There is never a time when reflection should not be part of one’s arsenal of daily living; but too much reflection, during “down” times where interludes of rumination can become a compound for exacerbated worrying, may result in unnecessary turmoil, and ultimately of impotent inaction.

Having a medical condition will often force an acceleration of tumultuous worrying, for it impacts one’s future, questions the stability of one’s present, and magnifies wrong turns and decisions made in the past.  But it is the combining of a tripartite approach which provides for effective leadership in any matter:  evaluation and analysis of the problem; initiation of affirmative steps to be taken; and follow-up to ensure application and conclusion to a process begun.

Being in a purgatory of sorts, or suspended through indecision, can often be a seemingly harmless state of being, precisely because nothing is happening; but in the void of nothingness, the fact of failure in progress may be the greatest harm of all.

For Federal employees and U.S. Postal workers, filing for Federal Disability Retirement benefits when a medical condition impacts one’s ability to perform one or more of the essential elements of one’s job, is just such an affirmative step which has to be taken in order to secure one’s future.

Federal Disability Retirement is an administrative, bureaucratic process which can only be secured if the Federal or Postal employee initiates the process through one’s agency, en route to filing with the U.S. Office of Personnel Management, whether the Federal or Postal employee is under FERS, CSRS or CSRS Offset.  It has many stages; multiple potential pitfalls; and a continuum of administrative difficulties.  At each stage of the process, there are bureaucratic requirements which must be timely met.

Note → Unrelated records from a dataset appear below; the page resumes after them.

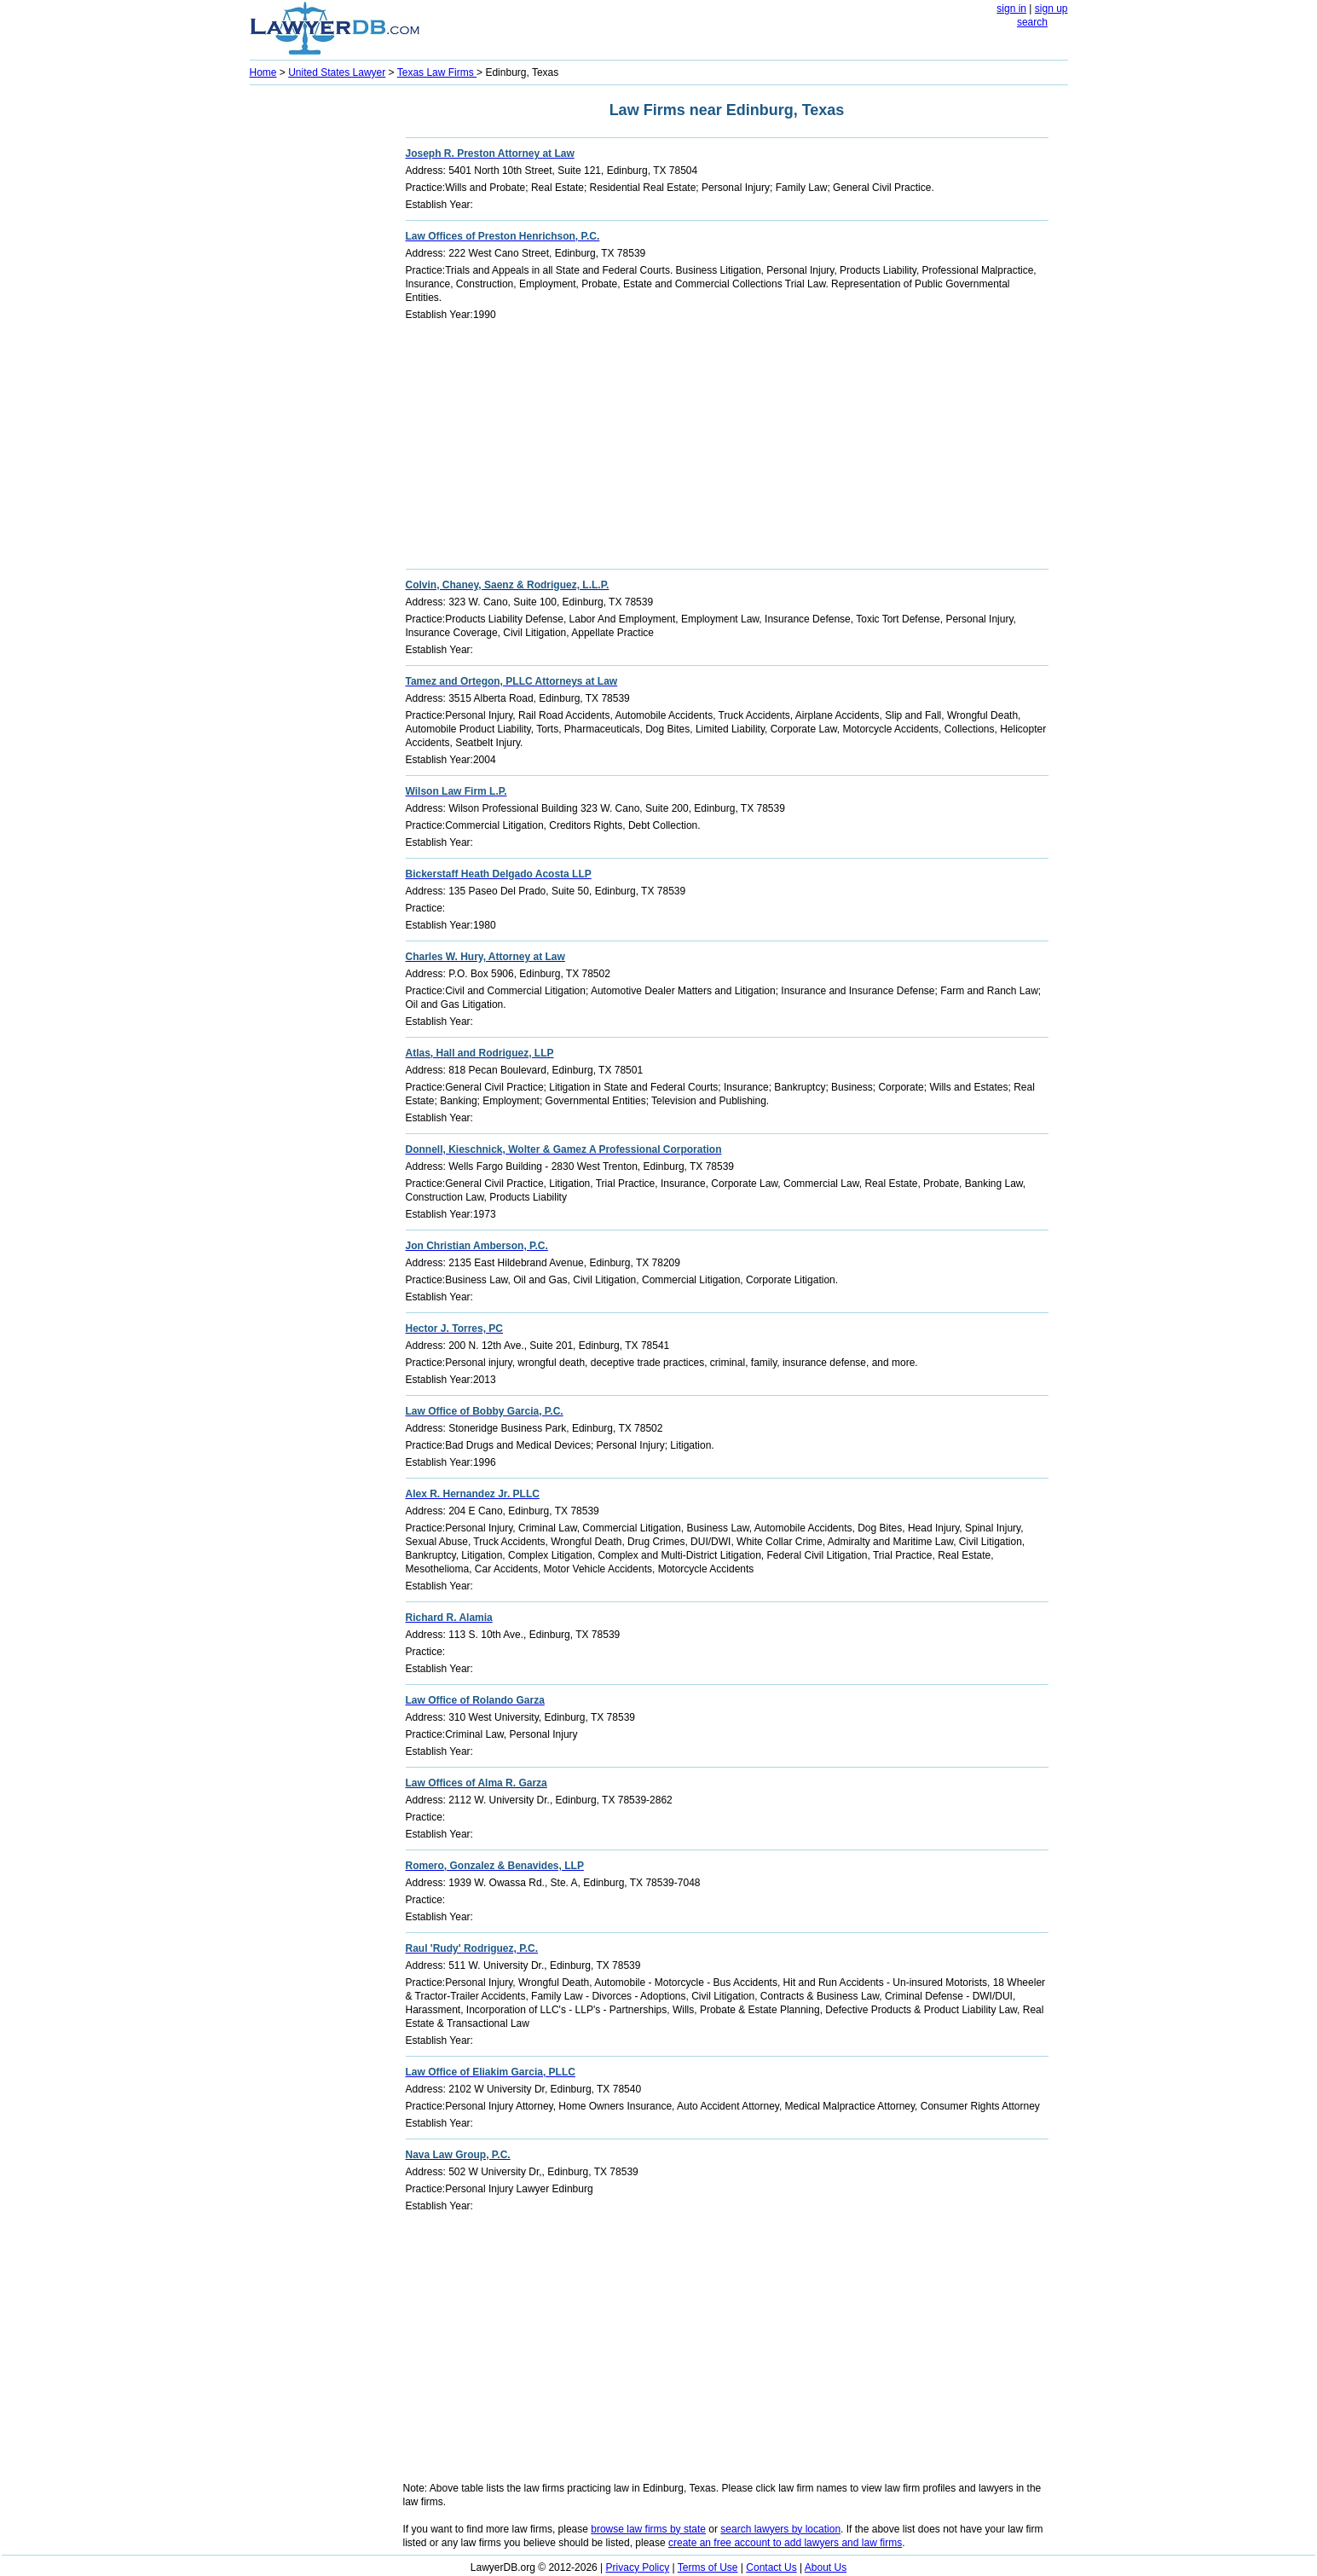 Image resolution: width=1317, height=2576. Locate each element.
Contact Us (771, 2567)
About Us (825, 2567)
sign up (1051, 8)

There is, in life, a time for reflection, and a time for action; the former can be accomplished at the leisure of civilized society where culture, creativity and a coalescence of classics can converge; but the latter must be through sheer will in the context of need, and filing for Federal Disability Retirement benefits, whether the Federal or Postal employee is under FERS, CSRS or CSRS Offset is a combined effort of both reflection and action, where the former spurs the latter into fruition.